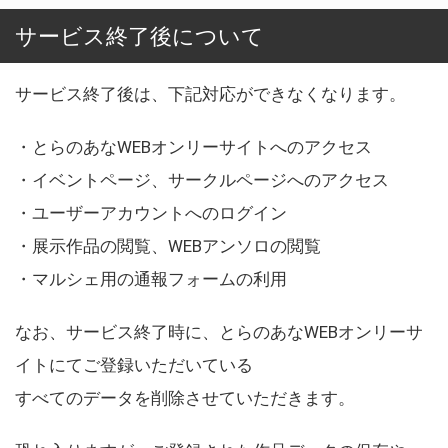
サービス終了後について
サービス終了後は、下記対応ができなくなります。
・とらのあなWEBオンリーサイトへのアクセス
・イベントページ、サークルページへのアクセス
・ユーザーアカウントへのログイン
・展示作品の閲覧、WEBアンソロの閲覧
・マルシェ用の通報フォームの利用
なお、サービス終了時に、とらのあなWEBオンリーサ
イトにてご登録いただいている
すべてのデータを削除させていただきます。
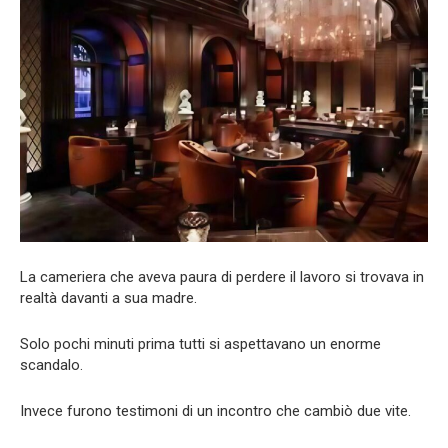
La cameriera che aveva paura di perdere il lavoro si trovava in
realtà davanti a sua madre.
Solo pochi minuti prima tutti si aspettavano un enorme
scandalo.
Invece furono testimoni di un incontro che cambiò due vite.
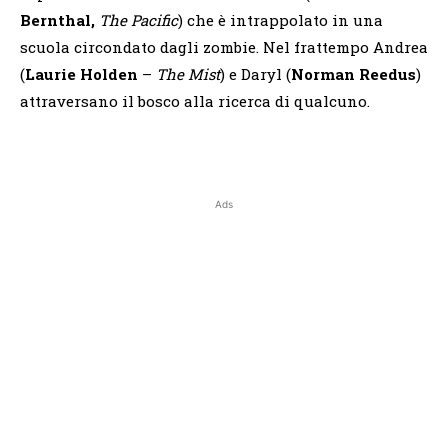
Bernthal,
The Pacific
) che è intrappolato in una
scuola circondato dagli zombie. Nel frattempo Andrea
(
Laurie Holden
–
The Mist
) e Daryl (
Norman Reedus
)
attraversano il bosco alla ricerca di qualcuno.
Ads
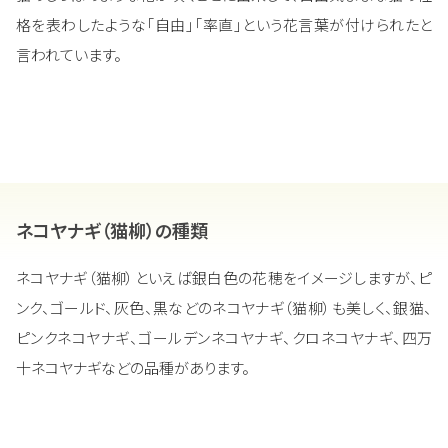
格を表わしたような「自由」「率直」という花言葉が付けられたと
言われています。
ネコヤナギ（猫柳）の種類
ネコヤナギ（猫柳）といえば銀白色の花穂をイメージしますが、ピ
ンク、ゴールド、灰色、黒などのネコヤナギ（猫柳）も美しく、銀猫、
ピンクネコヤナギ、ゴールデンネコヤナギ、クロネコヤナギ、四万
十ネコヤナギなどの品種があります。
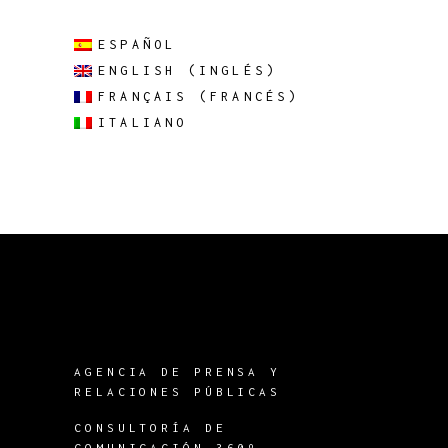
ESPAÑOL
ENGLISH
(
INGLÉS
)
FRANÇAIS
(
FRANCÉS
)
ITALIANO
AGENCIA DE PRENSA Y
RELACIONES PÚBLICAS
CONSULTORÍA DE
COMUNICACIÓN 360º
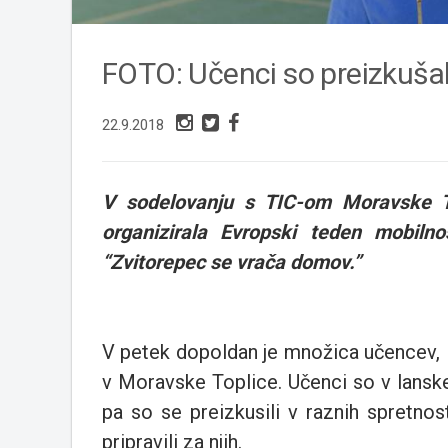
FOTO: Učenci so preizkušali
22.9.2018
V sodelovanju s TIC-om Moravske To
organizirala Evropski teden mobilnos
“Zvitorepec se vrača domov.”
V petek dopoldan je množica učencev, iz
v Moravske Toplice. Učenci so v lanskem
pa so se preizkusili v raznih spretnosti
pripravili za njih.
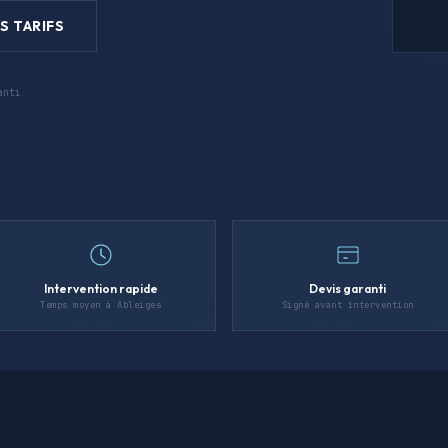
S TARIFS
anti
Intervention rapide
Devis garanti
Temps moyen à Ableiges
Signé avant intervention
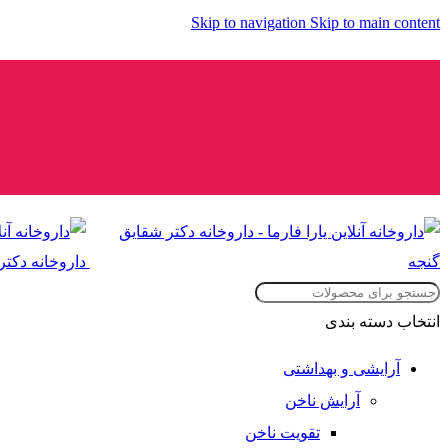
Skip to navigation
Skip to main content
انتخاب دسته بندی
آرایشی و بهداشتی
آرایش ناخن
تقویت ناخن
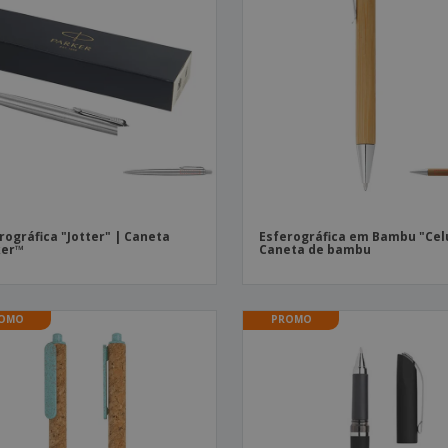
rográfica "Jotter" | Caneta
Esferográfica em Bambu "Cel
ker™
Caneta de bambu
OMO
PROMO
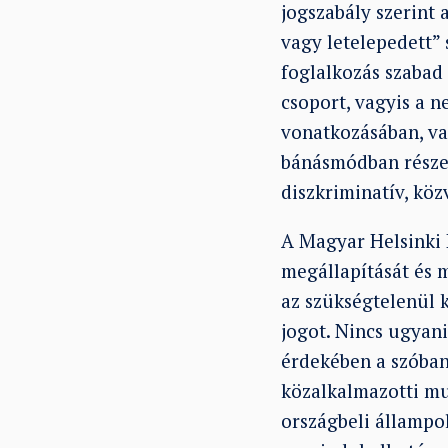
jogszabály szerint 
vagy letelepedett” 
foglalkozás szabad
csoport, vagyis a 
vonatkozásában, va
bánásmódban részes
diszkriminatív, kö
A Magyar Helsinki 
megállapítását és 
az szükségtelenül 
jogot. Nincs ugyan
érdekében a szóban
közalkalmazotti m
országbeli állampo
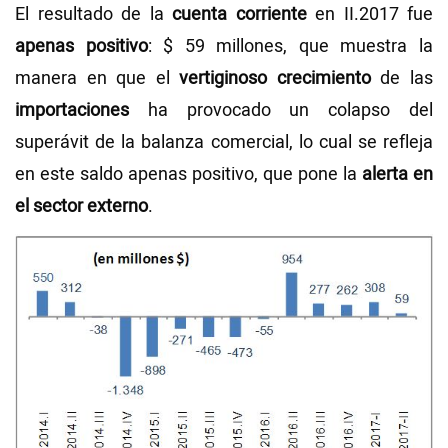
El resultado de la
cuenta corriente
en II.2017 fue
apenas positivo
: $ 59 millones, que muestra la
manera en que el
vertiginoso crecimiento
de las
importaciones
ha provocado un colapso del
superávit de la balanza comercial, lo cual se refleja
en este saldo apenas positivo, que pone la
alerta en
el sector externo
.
++++++++
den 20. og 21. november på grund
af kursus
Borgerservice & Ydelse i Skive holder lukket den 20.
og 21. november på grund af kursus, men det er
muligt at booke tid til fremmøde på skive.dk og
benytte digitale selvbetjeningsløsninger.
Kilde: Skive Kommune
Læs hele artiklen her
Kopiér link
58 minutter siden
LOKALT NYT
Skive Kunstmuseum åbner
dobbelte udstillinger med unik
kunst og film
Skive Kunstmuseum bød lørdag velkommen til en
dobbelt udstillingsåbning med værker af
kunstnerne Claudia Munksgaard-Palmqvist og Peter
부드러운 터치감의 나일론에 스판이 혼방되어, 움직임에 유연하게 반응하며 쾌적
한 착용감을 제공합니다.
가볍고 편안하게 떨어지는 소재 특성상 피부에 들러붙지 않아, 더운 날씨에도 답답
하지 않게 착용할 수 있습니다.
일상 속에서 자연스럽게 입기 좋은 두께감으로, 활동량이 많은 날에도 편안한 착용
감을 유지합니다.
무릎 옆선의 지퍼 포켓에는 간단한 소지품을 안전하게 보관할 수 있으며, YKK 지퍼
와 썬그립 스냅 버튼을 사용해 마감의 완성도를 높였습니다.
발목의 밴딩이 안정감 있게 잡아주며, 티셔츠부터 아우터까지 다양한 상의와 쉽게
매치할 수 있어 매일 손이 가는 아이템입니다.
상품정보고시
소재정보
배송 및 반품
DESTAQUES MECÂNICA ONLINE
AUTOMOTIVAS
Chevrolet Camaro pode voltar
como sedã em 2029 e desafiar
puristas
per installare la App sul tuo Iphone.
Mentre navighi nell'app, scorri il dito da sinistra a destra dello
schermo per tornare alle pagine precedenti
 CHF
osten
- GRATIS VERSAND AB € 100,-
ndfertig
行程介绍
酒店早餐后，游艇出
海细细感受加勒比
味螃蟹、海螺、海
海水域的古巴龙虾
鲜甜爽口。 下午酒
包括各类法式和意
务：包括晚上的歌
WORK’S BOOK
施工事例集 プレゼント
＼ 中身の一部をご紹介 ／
++++++++
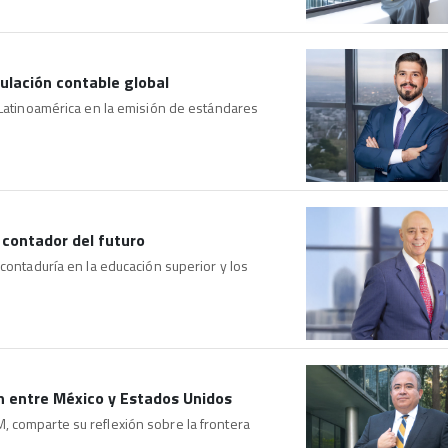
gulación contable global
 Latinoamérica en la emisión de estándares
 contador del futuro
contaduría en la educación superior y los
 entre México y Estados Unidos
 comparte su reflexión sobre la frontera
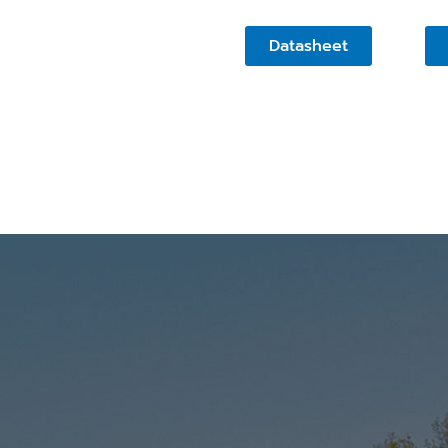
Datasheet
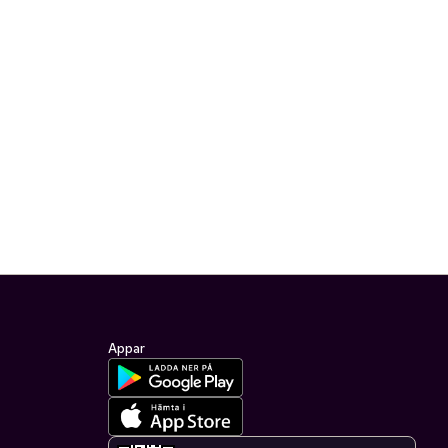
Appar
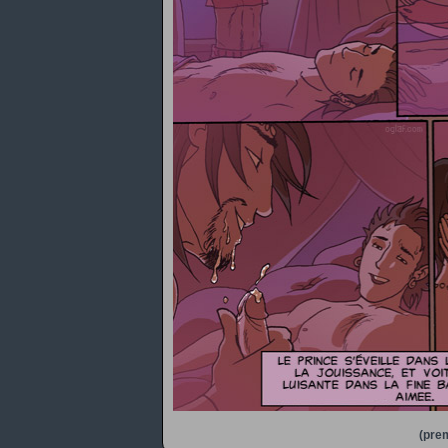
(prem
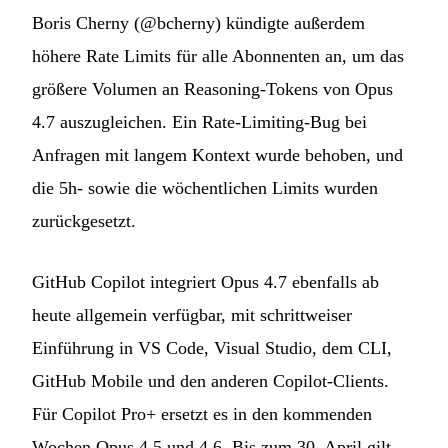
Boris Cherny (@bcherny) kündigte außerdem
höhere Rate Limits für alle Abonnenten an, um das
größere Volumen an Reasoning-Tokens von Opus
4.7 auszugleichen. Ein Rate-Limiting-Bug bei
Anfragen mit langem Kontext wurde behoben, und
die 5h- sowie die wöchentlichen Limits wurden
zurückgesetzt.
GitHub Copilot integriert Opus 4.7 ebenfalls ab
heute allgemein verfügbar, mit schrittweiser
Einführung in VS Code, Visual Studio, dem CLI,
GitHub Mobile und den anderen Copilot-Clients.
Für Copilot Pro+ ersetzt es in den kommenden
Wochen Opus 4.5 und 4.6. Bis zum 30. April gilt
++++++++
_REQUIRED WORK_: Go through the entries and report every line with the string "grund".

_COMPLETED TASK_:
den 20. og 21. november på grund
og 21. november på grund af kursus, men det er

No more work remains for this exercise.